In the poll, 32 per cent?of the fathers had been criticised for being too rough, and 32 per cent?for not paying attention to their children.

"Some things are unique to dads," Clark said. "Being too rough and not paying attention play into some of the gender stereotypes still present in our society."

Fathers tend to engage with their children in more physically active ways, Brown said, and tend to take more risks and encourage exploration. "They might be engaging with their kids in a way, not just not harmful but actually helpful, but different from mothers."

Mothers sometimes note with irritation that fathers may get a great deal of praise just for showing up or for getting a child dressed. But it's insulting when fathers "face the assumption that we're baby-sitting rather than parenting," Hill said.

"You wouldn't praise a woman for getting the barrettes in straight." A father might hear something like, "Wow, her hair is combed, congratulations!"

"I think we have to be aware of praising rudimentary success as almost a form of insult," he said. "As a society, we need to have high expectations for dads and help them to meet them."

Criticism, of course, can sometimes have the desired effect. "One of the things I thought was very heartening," Hill said, was that almost half the fathers who reported being criticised said that they either changed their behaviour in response or sought out more information. "They took this moment to educate themselves."

But being criticised made some fathers want to be less involved, especially when the negative voice was coming from the child's other parent. "I would encourage parents not to feel they have to solve an impasse on their own," Hill said. "There are all sorts of third parties that can help, counsellors, pediatricians and other providers."

There are also lessons in the poll for pediatricians - like me - and for teachers and day care providers.
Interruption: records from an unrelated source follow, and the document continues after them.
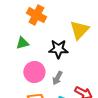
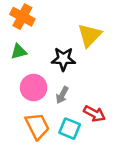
orange cross: (36, 15) -> (22, 17), moved

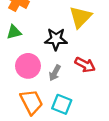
red arrow: (94, 114) -> (85, 65), moved

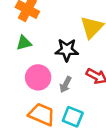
orange trapezoid: (31, 102) -> (42, 114), turned -40

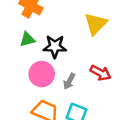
black star: (67, 50) -> (55, 47), moved

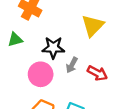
green triangle: (27, 39) -> (15, 40), moved
gray arrow: (69, 81) -> (72, 65), moved

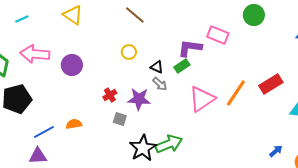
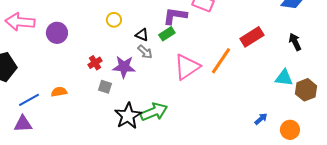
red rectangle: (271, 84) -> (252, 37), moved

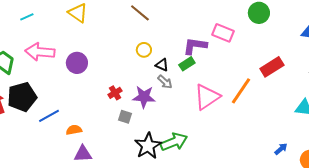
yellow circle: (114, 20) -> (144, 50), moved
orange semicircle: (59, 92) -> (74, 130), moved
blue line: (29, 100) -> (49, 116), moved
purple triangle: (23, 124) -> (83, 154), moved

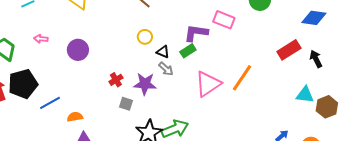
pink arrow: (40, 52) -> (41, 39), size x0.5
red rectangle: (272, 67) -> (289, 50), moved

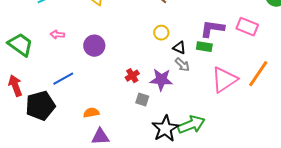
pink rectangle: (224, 20) -> (247, 27), moved
green rectangle: (188, 51) -> (204, 47), turned 42
black pentagon: (23, 84) -> (40, 106), moved
blue line: (50, 103) -> (63, 79), moved

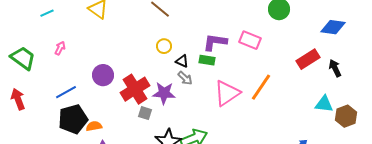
pink arrow: (57, 35) -> (60, 48), turned 112
purple circle: (94, 46) -> (103, 75), moved
red cross: (132, 76) -> (135, 89), size x2.0
black pentagon: (40, 106) -> (73, 119), moved

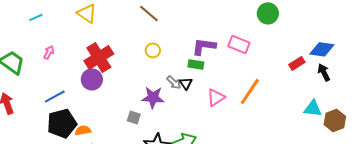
blue diamond: (333, 27) -> (322, 49), moved
red rectangle: (308, 59) -> (297, 63), size x0.7
black triangle: (182, 61) -> (186, 83), moved, turned 32
red cross: (135, 89) -> (99, 57), moved
pink triangle: (227, 93) -> (216, 97), size x0.7

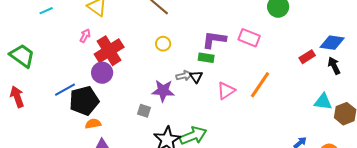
pink arrow: (49, 52) -> (85, 36), moved
gray arrow: (174, 82) -> (184, 76), turned -56
black pentagon: (62, 123) -> (84, 101), moved

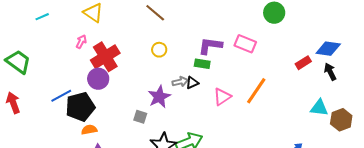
black triangle: (196, 77) -> (192, 83), turned 40
purple star: (163, 91) -> (159, 97), turned -30

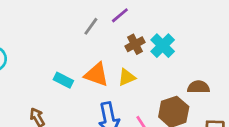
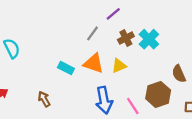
gray line: (91, 26) -> (92, 33), moved
brown semicircle: (198, 87) -> (179, 74), turned -114

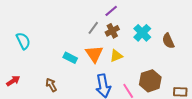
brown cross: (126, 38) -> (112, 31), moved
orange triangle: (94, 63) -> (94, 54), turned 36
brown semicircle: (179, 74) -> (168, 41), moved

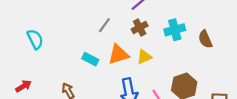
gray line: (93, 28) -> (104, 25), moved
cyan cross: (142, 33) -> (175, 30), turned 30
orange triangle: (94, 54) -> (118, 54), turned 48

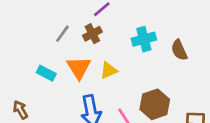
brown cross: (140, 27) -> (92, 34), moved
orange triangle: (118, 54) -> (79, 68), turned -45

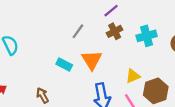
brown cross: (92, 34) -> (115, 31), moved
yellow triangle: (109, 70) -> (133, 76), moved

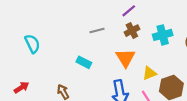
gray line: (78, 31) -> (97, 31), turned 40
orange triangle: (92, 60) -> (125, 58), moved

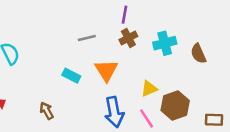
purple line: (129, 11) -> (124, 15), turned -40
orange triangle: (125, 58) -> (106, 70), moved

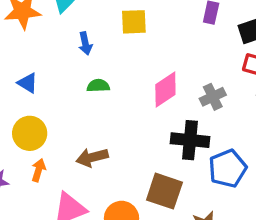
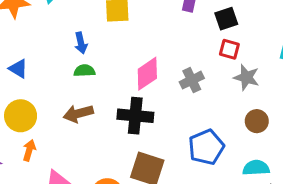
blue arrow: (85, 43) -> (81, 43), moved
black cross: (190, 140) -> (135, 116), moved
brown arrow: (92, 157) -> (78, 114), moved

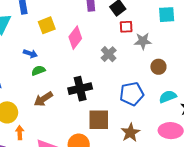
blue arrow: (81, 43) -> (30, 54), turned -40
pink diamond: (147, 74) -> (75, 38), moved
blue pentagon: (206, 147) -> (132, 94), turned 30

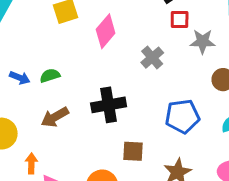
blue arrow: (30, 54) -> (20, 78), moved
brown square: (99, 120) -> (133, 151), size x0.7
orange arrow: (20, 133) -> (31, 163), moved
One in 10 fathers reported they had felt that a child's teacher or health care provider assumed they were not very knowledgeable about their child, and about a quarter said they felt excluded from those communications.

"Even pediatricians are often operating from an unconscious bias that dads are going to be less tuned in to their children's behaviour," Hill said. "Even as a dad, I have to make a conscious effort to turn to the dad."

Sending signals that fathers are somehow less qualified in their knowledge and ability to parent "can really undermine both their confidence and their level of engagement," Clark said.

"The fathers I come across are all problem solvers," Garfield said. "They see a problem - the child's behaviour, or mum's unhappy - and they want to find a way to fix it."